Kagi is so nice. They give me the power to do these things on my own, while adding it in natively so over time less and less setup is actually needed.
Kagi is one of the few subscription I don’t think about cancelling on a weekly basis.
@r vs site:reddit.com
After a few tries, I also find the first more intuitive.
Unfortunately, having both search engines easily available led me to discover as much as I like Kagi I just use google more, despite its ads. Google is faster to get answers to simple questions (it usually answers them on the results page, without another click) and shows more results, although you need an extension for the latter.

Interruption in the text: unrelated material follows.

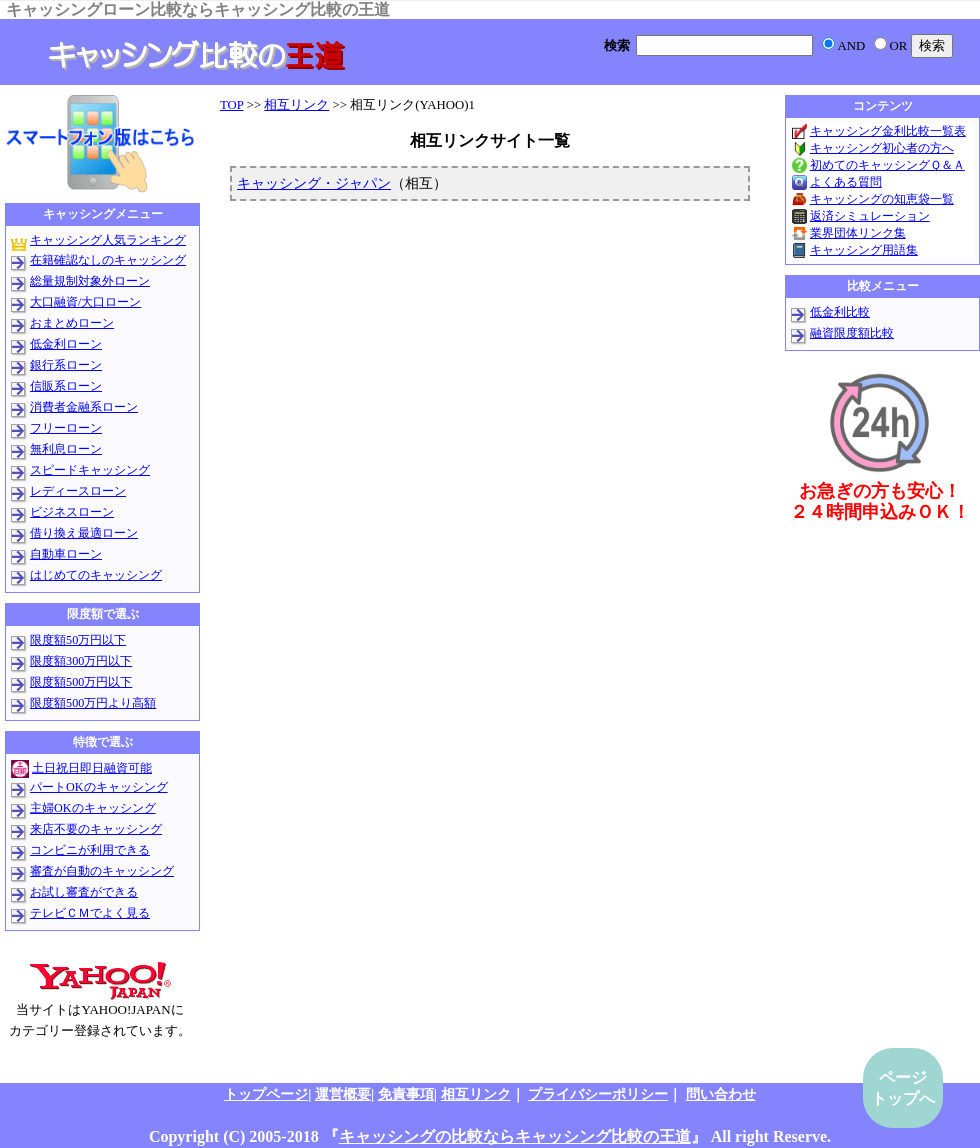  I want to click on レディースローン, so click(78, 491).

More info on how to set up these shortcuts here: https://superuser.com/a/1806652
Kagi has a quick answer feature: https://help.kagi.com/kagi/ai/quick-answer.html
If you add a question mark to the end of your query, it uses an LLM to generate an answer using the first few results (with citations to the sources).
The new snaps addition is something else: it gives you Kagi search results, but limited to that website. It’s the same as adding site:stackoverflow.com to your search query, but with an easier syntax (same syntax as bangs, but with an @ instead of an exclamation mark).
Yes.
The worst that can happen is the better thing goes away again, and your payment goes away too.

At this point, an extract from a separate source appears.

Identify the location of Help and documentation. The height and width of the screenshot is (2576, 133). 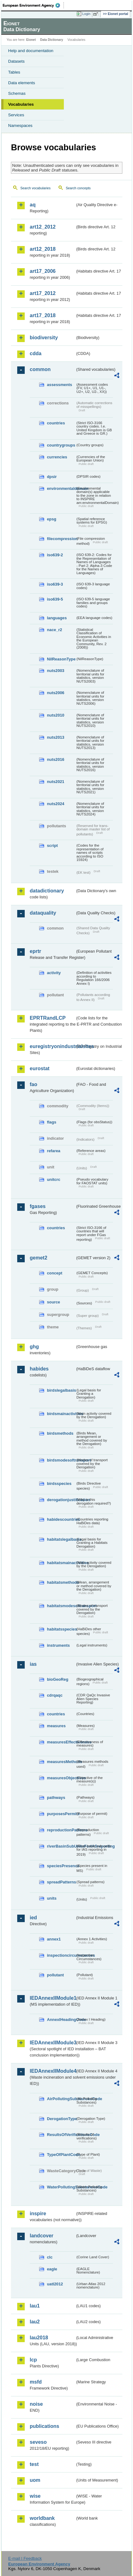
(31, 50).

There are multiple bang providers, often defining their own conflicting internal bang triggers. So bang scopes would let you specify which provider to use.
I guess I'll have to use another character... Maybe `$` for $cope
WTF is this marketing bullshit?! Default Google Search is useless now and I'm rooting for Kagi, but this "exclusive" untruth is decidedly NOT the way to "win".
Google's "site:<domain>" search has been around for years: https://developers.google.com/search/docs/monitor-debug/sear...
Not related, DuckDuckGo's "bangs" https://duckduckgo.com/bangs which has, likewise, been around for years.
*sigh*
The Kagi specific part is /easily/ searching a site in Kagi.
The whole point here is that they are extending the already supported bangs[1] to search the domain with "@", thus if "!r" exists to redirect to Reddit's search, you can use @r to search Reddit within Kagi.
Of course I could type "site:Reddit.com" that's what I've been doing for years, including on Kagi, but easily doing that with @<bang> seems exclusive to Kagi.
[1] Kagi maintains an open source list of supported bangs here, you can even do a PR to add even more: https://github.com/kagisearch/bangs
If you're saying a different syntax makes something exclusive, I have some highly non-performant macros to sell you.